Le compromis trouvé entre les 191 employés licenciés et la direction du Casino du Liban, qui met un terme à la grève, ne masque en rien l’impéritie de la gestion d’un établissement public plombé par des années de gabegie financière et de passe-droits d’ordre politique.
Lundi en fin de soirée, les syndicats des employés et le conseil d’administration du Casino du Liban ont abouti à un accord qui a mis fin au blocage de l’établissement. Les 191 employés licenciés, qui contestaient l’injustice de la décision de les remercier du jour au lendemain, ont obtenu de la direction que leurs dossiers soient examinés au cas par cas. Tous ceux qui suivent le dossier s’accordent à dire que, contrairement à ce qu’a laissé entendre l’administration ces derniers jours, tous les emplois concernés n’étaient pas fictifs, au moins pour une cinquantaine d’entre eux. Le conseil d’administration s’est engagé à revaloriser les indemnisations qui seront versées aux employés licenciés en fonction de l’ancienneté et de l’expérience. Les personnes malades seront transférées devant une commission médicale qui examinera leur cas et toute personne atteinte d’une maladie chronique restera employée du casino. Par cet accord, les licenciés pourront négocier avec la direction du casino qui, elle, met fin à une grève d’une semaine qui lui a fait perdre plus de trois millions $, selon les chiffres qu’elle a avancés.
Encore une crise sociale réglée à coups de pressions tous azimuts. Pour contester ces licenciements, les employés brutalement remerciés ont bloqué la route menant au casino. La direction avait justifié sa décision en insistant sur «la diminution du rendement de certains employés et leurs absences répétées, ce qui a affecté négativement le travail et les rentrées financières de l’établissement». La question de la gestion de l’établissement a rapidement été soulevée. En 2014, le chiffre d’affaires de celui-ci a baissé de plus de 6%. «Le gouverneur de la Banque centrale, Riad Salamé, intervenant en sa qualité d’actionnaire indirect à travers sa filiale Intra, détient 52% du Casino du Liban», n’a cessé d’implorer Hady Chehwan, le président du syndicat des employés. Pour légaliser les contrats dont la pertinence économique peut être contestée, le conseil d’administration, présidé par Hamid Kreidi, est officiellement en période de restructuration depuis plusieurs années. Or, aucune décision majeure n’a été prise en ce sens. Aujourd’hui, certains prédisent la faillite pure et simple du casino à l’horizon 2017.
Le ministre du Travail, Sejaan Azzi, est allé plus loin en expliquant que «l’établissement ne peut pas continuer à être l’arrière-chambre des politiciens et des mafias en tous genres. Il a besoin d’une réforme. Mais cela ne veut pas dire que le renvoi des 191 employés est une réforme suffisante». Plus d’une centaine de personnes employées touchaient des salaires sans mettre le pied sur leur lieu de travail pendant des mois, des années pour certains émigrés. Des emplois aidés qui fleurent bon le service politique. Vendredi dernier, deux des douze membres du conseil d’administration du Casino du Liban ont annoncé leur démission pour protester contre le licenciement des 191 employés. Il s’agit de Georges Nakhlé, proche du CPL, et Hicham Nasser, proche du mouvement Amal.

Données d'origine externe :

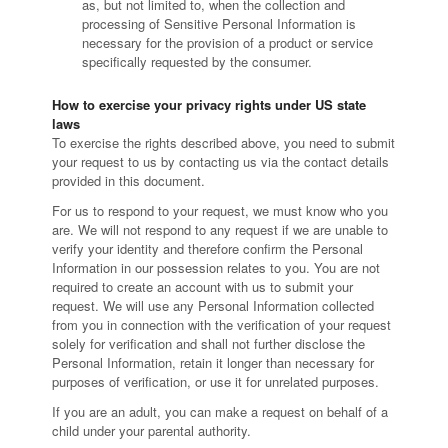
as, but not limited to, when the collection and
processing of Sensitive Personal Information is
necessary for the provision of a product or service
specifically requested by the consumer.
How to exercise your privacy rights under US state
laws
To exercise the rights described above, you need to submit
your request to us by contacting us via the contact details
provided in this document.
For us to respond to your request, we must know who you
are. We will not respond to any request if we are unable to
verify your identity and therefore confirm the Personal
Information in our possession relates to you. You are not
required to create an account with us to submit your
request. We will use any Personal Information collected
from you in connection with the verification of your request
solely for verification and shall not further disclose the
Personal Information, retain it longer than necessary for
purposes of verification, or use it for unrelated purposes.
If you are an adult, you can make a request on behalf of a
child under your parental authority.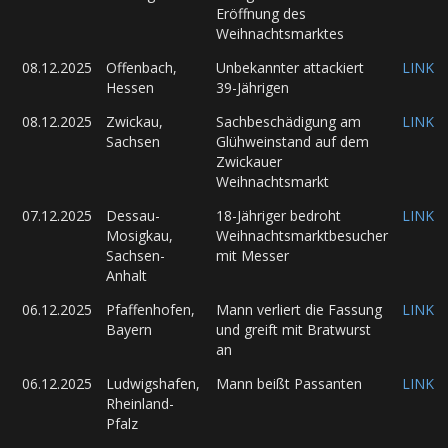
Eröffnung des
Weihnachtsmarktes
08.12.2025
Offenbach,
Unbekannter attackiert
LINK
Hessen
39-Jährigen
08.12.2025
Zwickau,
Sachbeschädigung am
LINK
Sachsen
Glühweinstand auf dem
Zwickauer
Weihnachtsmarkt
07.12.2025
Dessau-
18-Jähriger bedroht
LINK
Mosigkau,
Weihnachtsmarktbesucher
Sachsen-
mit Messer
Anhalt
06.12.2025
Pfaffenhofen,
Mann verliert die Fassung
LINK
Bayern
und greift mit Bratwurst
an
06.12.2025
Ludwigshafen,
Mann beißt Passanten
LINK
Rheinland-
Pfalz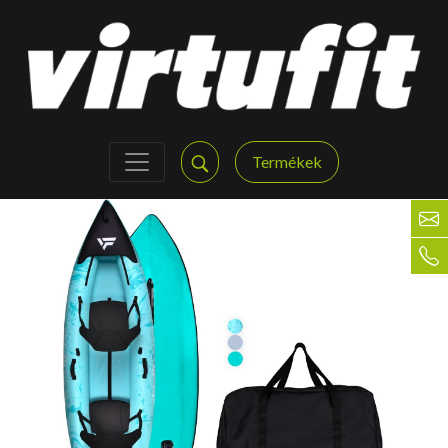
Termékek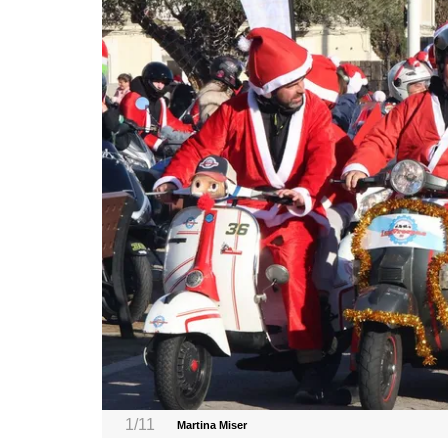
1/11
Martina Miser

L’affaire devient politique. «Un plan soumis en 2010 par le cabinet de conseil Deloitte prévoyait des restructurations, des reclassements, des licenciements aussi, mais par étapes, avec une logique globale de développement. On ne jette pas ainsi les gens à la rue sans plan social», déplore le député de Jbeil, Simon Abi Ramia, qui suit le dossier de très près et qui estime que la responsabilité de cette «erreur» incombe au président du casino, Hamid Kreidi, à qui il reproche une gestion clientéliste de l’établissement. Pour calmer la colère, les indemnités de licenciement vont être doublées.
Julien Abi Ramia
Mgr Raï au premier plan
Après avoir dépêché auprès des employés lésés, très majoritairement chrétiens, l’évêque Boulos Sayyah, le chef de l’Eglise maronite, Mgr Béchara Raï, a appelé, dans son homélie de dimanche dernier, à «briser le cercle vicieux de la corruption». «Notre société libanaise fait face à une réalité amère en raison du manque de transparence et de la dilapidation des fonds de l’Etat en violation des lois, ignorant par là les demandes des employés», a poursuivi le patriarche, devant des employés licenciés du casino présents à Bkerké.